Lines of the records that hold the word "your" are to be counted; give the number and nothing more.

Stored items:
━━━━━━
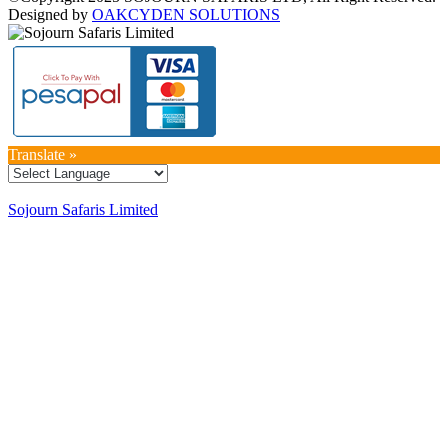
Designed by
OAKCYDEN SOLUTIONS
Translate »
Sojourn Safaris Limited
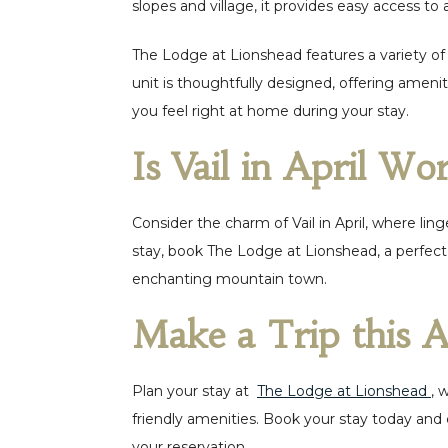
slopes and village, it provides easy access to al
The Lodge at Lionshead features a variety of
unit is thoughtfully designed, offering amen
you feel right at home during your stay.
Is Vail in April Wor
Consider the charm of Vail in April, where li
stay, book The Lodge at Lionshead, a perfect 
enchanting mountain town.
Make a Trip this A
Plan your stay at
The Lodge at Lionshead
, 
friendly amenities. Book your stay today and 
your reservation.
━━━━━━
• _RESPONSE TO THIS TASK_: 4